Liverpool City Councillors vote to keep 'spare mayor'
Liverpool's Liberal Democrats have failed in their bid to rid the city of its "spare" mayor.
The opposition group's motion questioned if an elected Mayor was the most effective way to govern the city.
The Lib Dems argued the role should be scrapped following the election of Steve Rotheram as Metro Mayor in 2017.
Labour defeated Wednesday's motion, with one councillor arguing Liverpool also had two football teams and two cathedrals.
Lib Dem leader Richard Kemp argued there was now a "spare mayor" and the promised benefits of having a city mayor had not been realised since the role was introduced in 2012.
Councillor Kemp told the meeting: "Yes, good things have happened, but there is no proof that having an elected mayor brought those things about."
He argued that no other core region has two mayors with the same city name in their title.
Labour Deputy Mayor Wendy Simon defended current mayor Joe Anderson's record.
She branded Wednesday's meeting, called by the Lib Dems, "farcical", pointing out that the group has just seven councillors compared with Labour's 76.
Councillor Ann Rothery added: "We've got two football teams and two cathedrals, why not have two mayors?"
Labour councillors, including Nick Small, who has called for a governance review previously, accused the Lib Dems of political point scoring.
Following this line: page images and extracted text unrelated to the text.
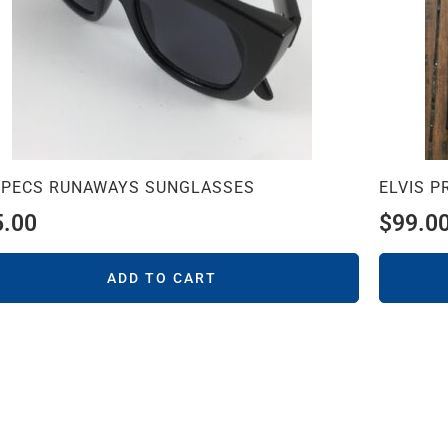
SPECS RUNAWAYS SUNGLASSES
ELVIS 
5.00
$
99.0
ADD TO CART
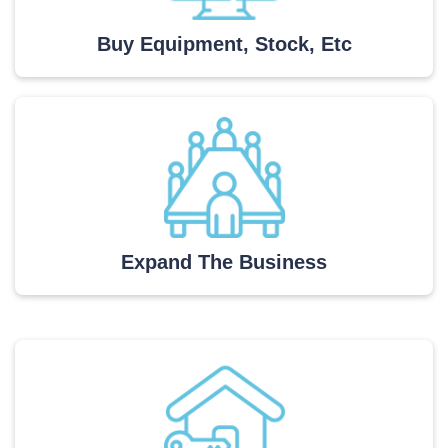
Buy Equipment, Stock, Etc
Expand The Business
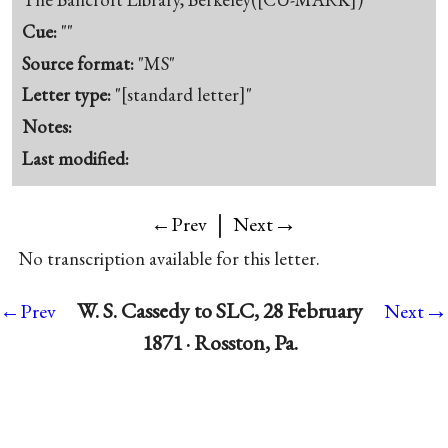
Cue:
""
Source format:
"MS"
Letter type:
"[standard letter]"
Notes:
Last modified:
|
→
←Prev
Next
No transcription available for this letter.
→
W. S. Cassedy to SLC, 28 February
←Prev
Next
1871 · Rosston, Pa.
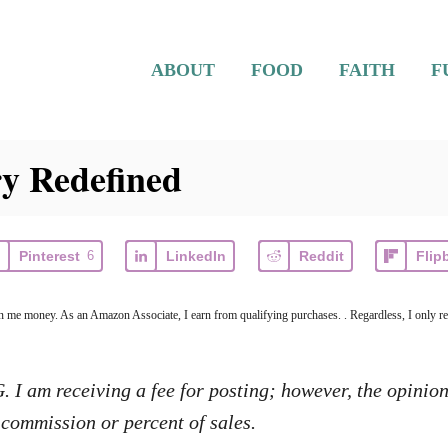
ABOUT
FOOD
FAITH
F
y Redefined
Pinterest
6
LinkedIn
Reddit
Flip
arn me money. As an Amazon Associate, I earn from qualifying purchases. . Regardless, I only r
I am receiving a fee for posting; however, the opinion
commission or percent of sales.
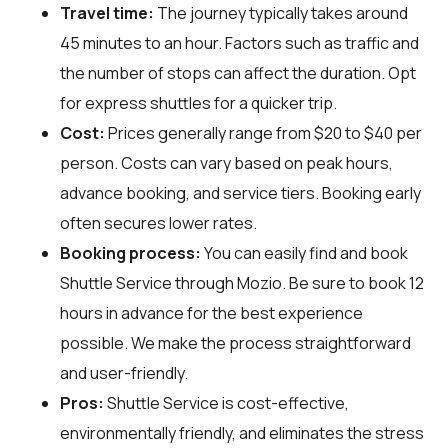
Travel time:
The journey typically takes around
45 minutes to an hour. Factors such as traffic and
the number of stops can affect the duration. Opt
for express shuttles for a quicker trip.
Cost:
Prices generally range from $20 to $40 per
person. Costs can vary based on peak hours,
advance booking, and service tiers. Booking early
often secures lower rates.
Booking process:
You can easily find and book
Shuttle Service through
Mozio
. Be sure to book 12
hours in advance for the best experience
possible. We make the process straightforward
and user-friendly.
Pros:
Shuttle Service is cost-effective,
environmentally friendly, and eliminates the stress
After the meeting, Mayor Anderson said he did not think people on the doorstep cared about the governance model of the council and it was "absolute nonsense" to talk about a spare mayor.
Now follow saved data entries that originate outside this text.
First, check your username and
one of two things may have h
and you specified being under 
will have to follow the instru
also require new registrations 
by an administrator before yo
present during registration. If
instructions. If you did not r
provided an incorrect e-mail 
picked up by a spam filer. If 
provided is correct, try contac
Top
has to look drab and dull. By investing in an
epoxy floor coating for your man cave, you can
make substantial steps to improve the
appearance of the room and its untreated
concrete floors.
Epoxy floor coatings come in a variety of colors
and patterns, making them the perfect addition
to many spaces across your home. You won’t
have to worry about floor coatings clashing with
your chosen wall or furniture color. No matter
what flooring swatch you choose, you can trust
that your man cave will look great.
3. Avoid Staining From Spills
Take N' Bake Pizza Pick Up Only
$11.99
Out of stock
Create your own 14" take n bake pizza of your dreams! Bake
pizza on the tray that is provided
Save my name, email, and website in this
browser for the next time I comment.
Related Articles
"We've built 14 new schools and invested in three others, we've created a mayoral development zone," he said.
"Despite the Lib Dems playing politics, the mayoral deal has brought huge investment into the city".
Councillor Kemp said he was not surprised at losing the vote, but claimed there was a move in the Labour Party away from the mayoral model, and several Labour councillors left before the vote.